I found a great little cube container at Babies R Us to freeze excess tomato pasta sauce and coconut milk in.  I never use the whole container of each so this is very handy to have on hand.  Once cubes are frozen - remove and place in plastic bag or other container and you can have it freed up to make more. Easy to wash container and I was happy that the tomato sauce does not stain this at all!






Saturday, January 12, 2013

Chocolate Chip Cookie Toll House Style


Fit for a prince - Prince Nico that is!  His Royal Highness requested these tonight at 9 p.m. The loyal subjects' payment for completing this late night task was a: Mema, Mema - I L-o-v-e You!! You had to hear the dramatic flair he added to the whole statement but needless to say it made me smile and made it all worthwhile.

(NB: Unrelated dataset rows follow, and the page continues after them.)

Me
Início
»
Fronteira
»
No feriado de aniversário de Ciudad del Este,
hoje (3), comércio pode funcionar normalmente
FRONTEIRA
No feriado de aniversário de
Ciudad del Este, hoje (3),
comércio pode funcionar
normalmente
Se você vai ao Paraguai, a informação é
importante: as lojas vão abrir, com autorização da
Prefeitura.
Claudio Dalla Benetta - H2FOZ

2 1/4 cups all purpose flour
1 teaspoon baking soda
1 teaspoon salt

1 cup vegan Becel margarine
1/2 cup white sugar
1 cup packed brown sugar
1 teaspoon vanilla extract
6 - 8 tbsp. soy milk or cream
3/4 cup chocolate chips (camino)

Combine flour, baking soda and salt in small bowl. Beat margarine, granulated sugar, brown sugar and vanilla in large mixer bowl. Add 6 tbsp. soy milk and beat well. Gradually beat in flour mixture. Add extra soy milk if it seems to dry. Stir in chocolate chips  Use 2-3 tbsp. of dough for each cookie and place onto ungreased baking sheets.

Bake in preheated 350-degree [Fahrenheit] oven for 10 minutes or until golden brown. Let stand for 2 minutes; remove to wire racks to cool completely.